Der Wirtschafts- und Finanzminister Bruno Le Maire sagte, dass seit Beginn der Unruhen mehr als 700 Unternehmen geplündert und manchmal sogar niedergebrannt worden seien. Händler fordern Schadensersatz.
In der Nacht von Samstag auf Sonntag verzeichneten die Ordnungskräfte 719 Festnahmen und 45 verletzte Polizisten und Gendarmen. In der Nacht zuvor hatte das Innenministerium 1311 Festnahmen und 79 verletzte Polizisten und Gendarmen gemeldet.
Dieser Rückgang der Zahlen lässt sich durch eine erhebliche Verstärkung der Sicherheitskräfte erklären. Seit Freitagabend waren 45.000 Polizisten und Gendarmen vor Ort mobilisiert, um die Wiederherstellung der öffentlichen Ordnung zu gewährleisten.
Auf der Website des Innenministeriums heißt es, dass "die mobile Gendarmerie, die Gendarmerien der Departements, die Luftwaffe sowie die GIGN (vergleichbar mir der deutschen GSG 9) in ganz Frankreich im Einsatz waren", und zwar während des Wochenendes.
"Die nationale Polizei war im ganzen Land präsent, um die Ordnung wiederherzustellen, Vandalismus zu verhindern und Unruhestifter festzunehmen, mit Kräften der öffentlichen Sicherheit, aber auch mit Spezialeinheiten der CRS und RAID in mehreren Ballungsräumen", so das französische Innenministerium weiter.
Darüber hinaus lässt sich dieser relative Rückgang der Gewalt durch ein zweites Phänomen erklären: die Mobilisierung der Bewohner in ihren Stadtteilen. Einige beschützen Schulen und öffentliche Gebäude, während andere versuchen, vor Wut geblendete Teenager zur Vernunft zu bringen. In Aulnay-sous-Bois beispielsweise gingen Mütter von Familien durch die Viertel, um junge Menschen zu sensibilisieren und ein Ende der Gewalt zu fordern.
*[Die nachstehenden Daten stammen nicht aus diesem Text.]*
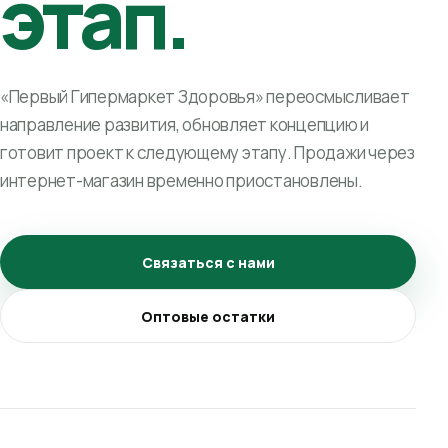
этап.
«Первый Гипермаркет Здоровья» переосмысливает
направление развития, обновляет концепцию и
готовит проект к следующему этапу. Продажи через
интернет-магазин временно приостановлены.
Связаться с нами
Оптовые остатки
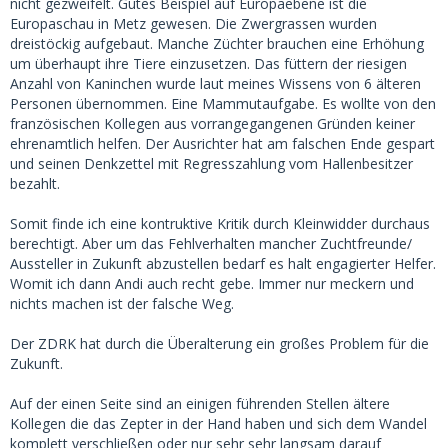
nicht gezweifelt. Gutes Beispiel auf Europaebene ist die
Europaschau in Metz gewesen. Die Zwergrassen wurden
dreistöckig aufgebaut. Manche Züchter brauchen eine Erhöhung
um überhaupt ihre Tiere einzusetzen. Das füttern der riesigen
Anzahl von Kaninchen wurde laut meines Wissens von 6 älteren
Personen übernommen. Eine Mammutaufgabe. Es wollte von den
französischen Kollegen aus vorrangegangenen Gründen keiner
ehrenamtlich helfen. Der Ausrichter hat am falschen Ende gespart
und seinen Denkzettel mit Regresszahlung vom Hallenbesitzer
bezahlt.
Somit finde ich eine kontruktive Kritik durch Kleinwidder durchaus
berechtigt. Aber um das Fehlverhalten mancher Zuchtfreunde/
Aussteller in Zukunft abzustellen bedarf es halt engagierter Helfer.
Womit ich dann Andi auch recht gebe. Immer nur meckern und
nichts machen ist der falsche Weg.
Der ZDRK hat durch die Überalterung ein großes Problem für die
Zukunft.
Auf der einen Seite sind an einigen führenden Stellen ältere
Kollegen die das Zepter in der Hand haben und sich dem Wandel
komplett verschließen oder nur sehr sehr langsam darauf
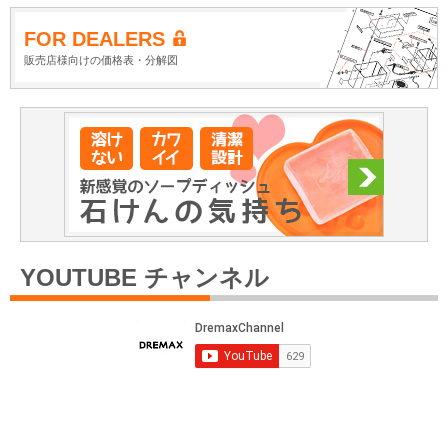
FOR DEALERS
販売店様向けの価格表・分解図
YOUTUBE チャンネル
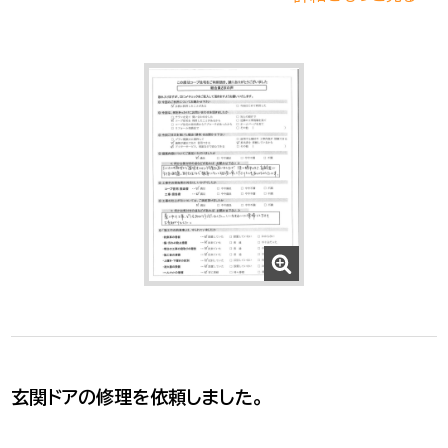
玄関ドアの修理を依頼しました。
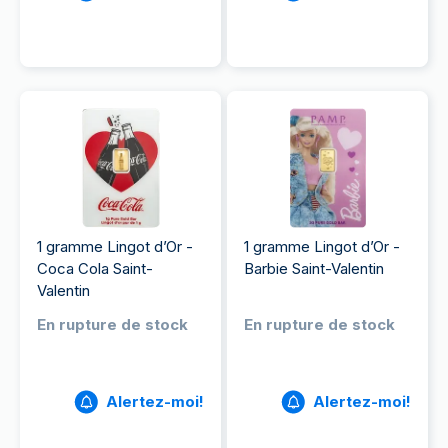
1 gramme Lingot d’Or -
1 gramme Lingot d’Or -
Coca Cola Saint-
Barbie Saint-Valentin
Valentin
En rupture de stock
En rupture de stock
Alertez-moi!
Alertez-moi!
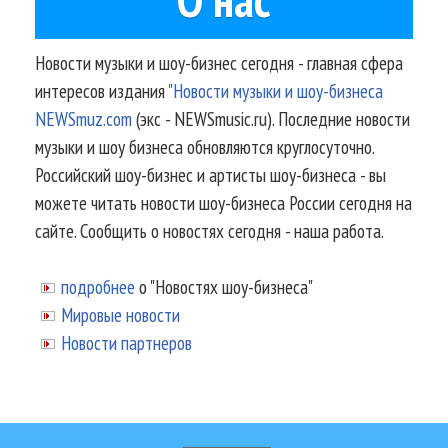
Новости музыки и шоу-бизнес сегодня - главная сфера
интересов издания
"Новости музыки и шоу-бизнеса
NEWSmuz.com
(экс - NEWSmusic.ru). Последние новости
музыки и шоу бизнеса обновляются круглосуточно.
Российский шоу-бизнес и артисты шоу-бизнеса - вы
можете читать новости шоу-бизнеса России сегодня на
сайте. Сообщить о новостях сегодня - наша работа.
подробнее
о "Новостях шоу-бизнеса"
Мировые новости
Новости партнеров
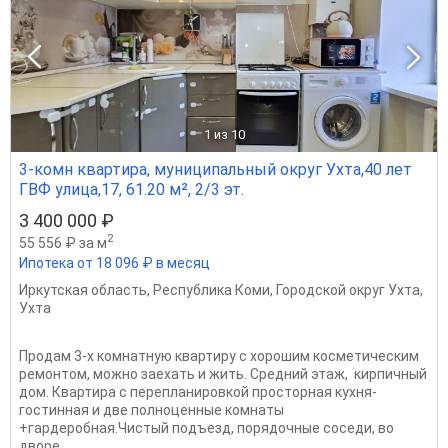
1
из 10
3-комн квартира, муниципальный округ Ухта,40 лет
ГВФ улица,17, 61.20 м², 2/3 эт.
3 400 000 ₽
2
55 556 ₽ за м
Ипотека от 18 096 ₽ в месяц
Иркутская область
,
Республика Коми
,
Городской округ Ухта
,
Ухта
Продам 3-х комнатную квартиру с хорошим косметическим
ремонтом, можно заехать и жить. Средний этаж, кирпичный
дом. Квартира с перепланировкой просторная кухня-
гостинная и две полноценные комнаты
+гардеробная.Чистый подъезд, порядочные соседи, во
дворе...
Nach den ersten Nächten der Unruhen haben viele Städte eine Ausgangssperre verhängt, darunter Colombes, Asnières-sur-Seine, Clamart, Meudon, Villeneuve-la-Garenne oder sogar Rosny-sous-Bois in der Region Paris. Die meisten Ausgangssperren werden voraussichtlich nicht über Dienstag, den 4. Juli hinaus, verlängert.
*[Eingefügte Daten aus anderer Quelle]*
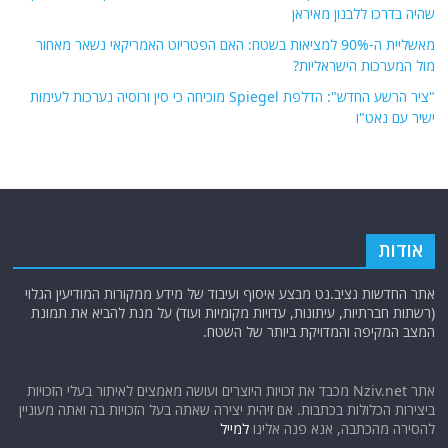
שהיה בדרכו ללבנון מאיראן
מאשליית ה-90% למציאות בשטח: האם הפטריוט האמריקאי נשאר מאחור
מול המערכות הישראליות?
"ציר הרשע החדש": הדלפת Spiegel מוכיחה כי סין ורוסיה נערכות לעימות
ישיר עם נאט"ו
אודות
אתר החדשות נציב.נט מבצע איסוף ועיבוד של מידע ממקורות המודיעין הגלוי
(רשתות חברתיות, עיתונות, עדויות מקומיות ועוד) על מנת להביא את תמונת
המצב המקיפה והמדויקת ביותר של השטח.
אתר Nziv.net מכבד את זכויות היוצרים ועושה מאמצים לאיתור בעלי הזכויות
ביצירות הכלולות בכתבות. אם זיהית יצירה שאתה בעל הזכויות בה ואתה מעוניין
להסירה מהכתבה, אנא פנה אלינו
למייל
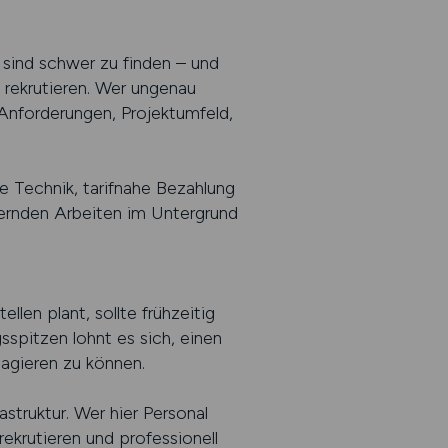
sind schwer zu finden – und
u rekrutieren. Wer ungenau
nforderungen, Projektumfeld,
e Technik, tarifnahe Bezahlung
dernden Arbeiten im Untergrund
len plant, sollte frühzeitig
sspitzen lohnt es sich, einen
eagieren zu können.
astruktur. Wer hier Personal
rekrutieren und professionell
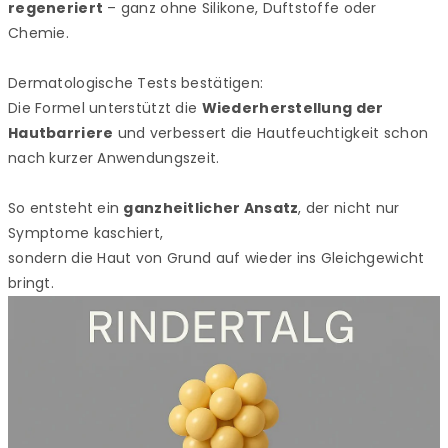
regeneriert
– ganz ohne Silikone, Duftstoffe oder
Chemie.
Dermatologische Tests bestätigen:
Die Formel unterstützt die
Wiederherstellung der
Hautbarriere
und verbessert die Hautfeuchtigkeit schon
nach kurzer Anwendungszeit.
So entsteht ein
ganzheitlicher Ansatz
, der nicht nur
Symptome kaschiert,
sondern die Haut von Grund auf wieder ins Gleichgewicht
bringt.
Nach sechs Nächten mit schweren Krawallen erklärte das Innenministerium, dass mehr als 5000 Autos verbrannt wurden, 10 000 Mülltonnen in Flammen standen, fast 1000 Gebäude in Brand gesteckt oder beschädigt wurden und mehr als 250 Polizeistationen oder Gendarmerien angegriffen wurden. Insgesamt haben die Ordnungskräfte seit Dienstag, dem 27. Juni, 3200 Personen festgenommen.
Die ersten Verurteilungen wegen Beteiligung an den Ausschreitungen gab es bereits vergangenes Wochenende, am 1. und 2. Juli. Nach Angaben von France Info kamen viele Angeklagte in Untersuchungshaft, andere wurden zu gemeinnütziger Arbeit verurteilt.